**Exercise goal**
Repeat the whole listing word for word, skipping pictures.

== Source data

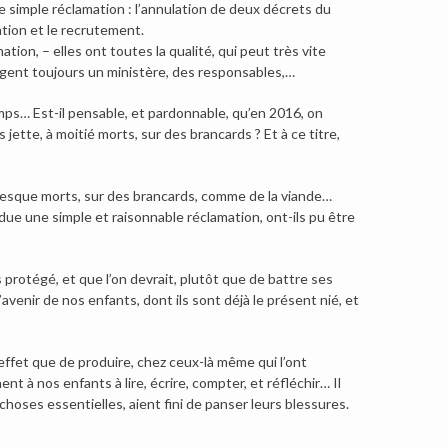
simple réclamation : l’annulation de deux décrets du
ation et le recrutement.
ion, – elles ont toutes la qualité, qui peut très vite
ngent toujours un ministère, des responsables,…
emps… Est-il pensable, et pardonnable, qu’en 2016, on
jette, à moitié morts, sur des brancards ? Et à ce titre,
presque morts, sur des brancards, comme de la viande…
e une simple et raisonnable réclamation, ont-ils pu être
 protégé, et que l’on devrait, plutôt que de battre ses
venir de nos enfants, dont ils sont déjà le présent nié, et
 effet que de produire, chez ceux-là même qui l’ont
 à nos enfants à lire, écrire, compter, et réfléchir… Il
oses essentielles, aient fini de panser leurs blessures.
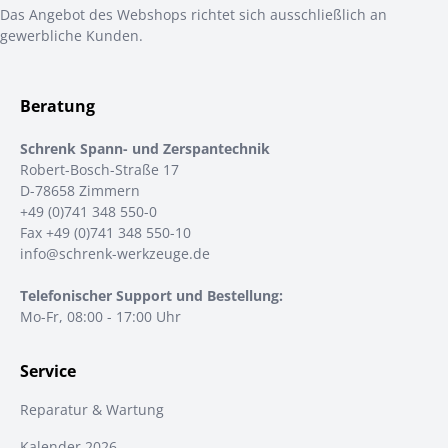
Das Angebot des Webshops richtet sich ausschließlich an
gewerbliche Kunden.
Beratung
Schrenk Spann- und Zerspantechnik
Robert-Bosch-Straße 17
D-78658 Zimmern
+49 (0)741 348 550-0
Fax +49 (0)741 348 550-10
info@schrenk-werkzeuge.de
Telefonischer Support und Bestellung:
Mo-Fr, 08:00 - 17:00 Uhr
Service
Reparatur & Wartung
Kalender 2026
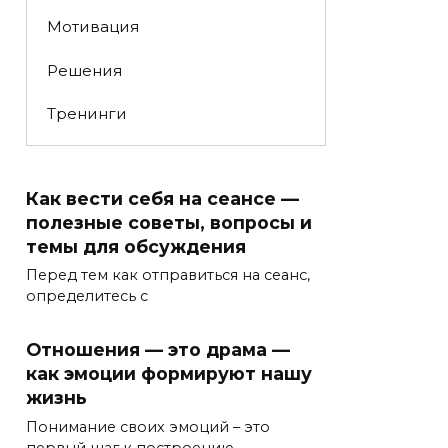
Мотивация
Решения
Тренинги
Как вести себя на сеансе —
полезные советы, вопросы и
темы для обсуждения
Перед тем как отправиться на сеанс,
определитесь с
Отношения — это драма —
как эмоции формируют нашу
жизнь
Понимание своих эмоций – это
первый шаг к построению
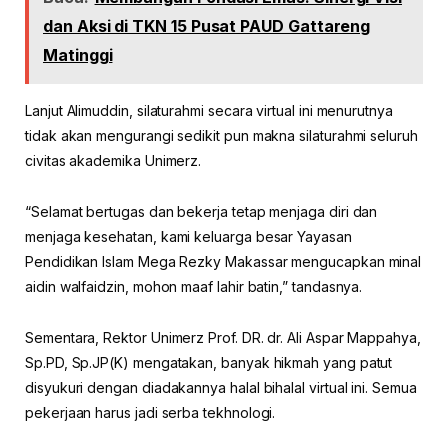
dan Aksi di TKN 15 Pusat PAUD Gattareng
Matinggi
Lanjut Alimuddin, silaturahmi secara virtual ini menurutnya
tidak akan mengurangi sedikit pun makna silaturahmi seluruh
civitas akademika Unimerz.
“Selamat bertugas dan bekerja tetap menjaga diri dan
menjaga kesehatan, kami keluarga besar Yayasan
Pendidikan Islam Mega Rezky Makassar mengucapkan minal
aidin walfaidzin, mohon maaf lahir batin,” tandasnya.
Sementara, Rektor Unimerz Prof. DR. dr. Ali Aspar Mappahya,
Sp.PD, Sp.JP(K) mengatakan, banyak hikmah yang patut
disyukuri dengan diadakannya halal bihalal virtual ini. Semua
pekerjaan harus jadi serba tekhnologi.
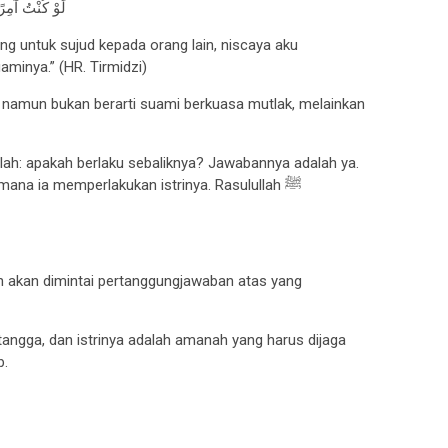
لَوْ كُنْتُ آمِرًا
g untuk sujud kepada orang lain, niscaya aku
aminya.” (HR. Tirmidzi)
 namun bukan berarti suami berkuasa mutlak, melainkan
dalah: apakah berlaku sebaliknya? Jawabannya adalah ya.
ana ia memperlakukan istrinya. Rasulullah ﷺ
an akan dimintai pertanggungjawaban atas yang
ngga, dan istrinya adalah amanah yang harus dijaga
b.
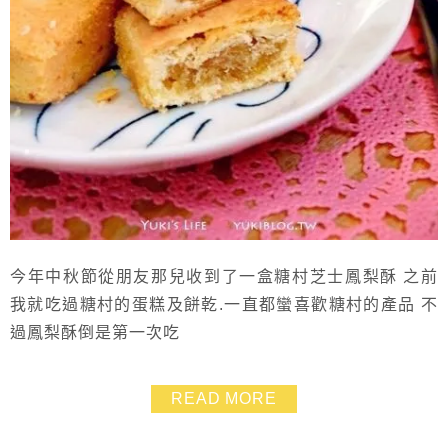
今年中秋節從朋友那兒收到了一盒糖村芝士鳳梨酥 之前
我就吃過糖村的蛋糕及餅乾.一直都蠻喜歡糖村的產品 不
過鳳梨酥倒是第一次吃
READ MORE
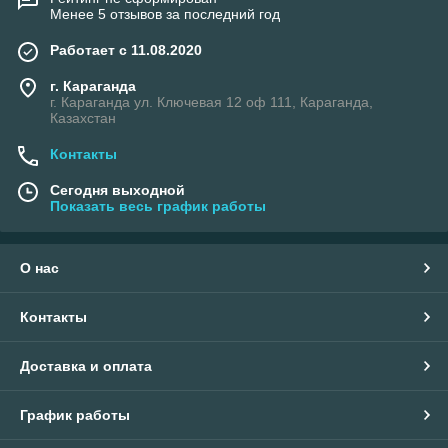
Менее 5 отзывов за последний год
Работает с 11.08.2020
г. Караганда
г. Караганда ул. Ключевая 12 оф 111, Караганда,
Казахстан
Контакты
Сегодня выходной
Показать весь график работы
О нас
Контакты
Доставка и оплата
График работы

====

**Output below**
simple réclamation : l’annulation de deux décrets du
ation et le recrutement.
ion, – elles ont toutes la qualité, qui peut très vite
ngent toujours un ministère, des responsables,…
emps… Est-il pensable, et pardonnable, qu’en 2016, on
jette, à moitié morts, sur des brancards ? Et à ce titre,
presque morts, sur des brancards, comme de la viande…
e une simple et raisonnable réclamation, ont-ils pu être
 protégé, et que l’on devrait, plutôt que de battre ses
venir de nos enfants, dont ils sont déjà le présent nié, et
 effet que de produire, chez ceux-là même qui l’ont
 à nos enfants à lire, écrire, compter, et réfléchir… Il
oses essentielles, aient fini de panser leurs blessures.
Das Angebot des Webshops richtet sich ausschließlich an
gewerbliche Kunden.
Beratung
Schrenk Spann- und Zerspantechnik
Robert-Bosch-Straße 17
D-78658 Zimmern
+49 (0)741 348 550-0
Fax +49 (0)741 348 550-10
info@schrenk-werkzeuge.de
Telefonischer Support und Bestellung:
Mo-Fr, 08:00 - 17:00 Uhr
Service
Reparatur & Wartung
Kalender 2026
Мотивация
Решения
Тренинги
Как вести себя на сеансе —
полезные советы, вопросы и
темы для обсуждения
Перед тем как отправиться на сеанс,
определитесь с
Отношения — это драма —
как эмоции формируют нашу
жизнь
Понимание своих эмоций – это
первый шаг к построению
dan Aksi di TKN 15 Pusat PAUD Gattareng
Matinggi
Lanjut Alimuddin, silaturahmi secara virtual ini menurutnya
tidak akan mengurangi sedikit pun makna silaturahmi seluruh
civitas akademika Unimerz.
“Selamat bertugas dan bekerja tetap menjaga diri dan
menjaga kesehatan, kami keluarga besar Yayasan
Pendidikan Islam Mega Rezky Makassar mengucapkan minal
aidin walfaidzin, mohon maaf lahir batin,” tandasnya.
Sementara, Rektor Unimerz Prof. DR. dr. Ali Aspar Mappahya,
Sp.PD, Sp.JP(K) mengatakan, banyak hikmah yang patut
disyukuri dengan diadakannya halal bihalal virtual ini. Semua
pekerjaan harus jadi serba tekhnologi.
لَوْ كُنْتُ آمِرًا
g untuk sujud kepada orang lain, niscaya aku
aminya.” (HR. Tirmidzi)
 namun bukan berarti suami berkuasa mutlak, melainkan
dalah: apakah berlaku sebaliknya? Jawabannya adalah ya.
ana ia memperlakukan istrinya. Rasulullah ﷺ
an akan dimintai pertanggungjawaban atas yang
ngga, dan istrinya adalah amanah yang harus dijaga
b.
今年中秋節從朋友那兒收到了一盒糖村芝士鳳梨酥 之前
我就吃過糖村的蛋糕及餅乾.一直都蠻喜歡糖村的產品 不
過鳳梨酥倒是第一次吃
READ MORE
Менее 5 отзывов за последний год
Работает с 11.08.2020
г. Караганда
г. Караганда ул. Ключевая 12 оф 111, Караганда,
Казахстан
Контакты
Сегодня выходной
Показать весь график работы
О нас
Контакты
Доставка и оплата
График работы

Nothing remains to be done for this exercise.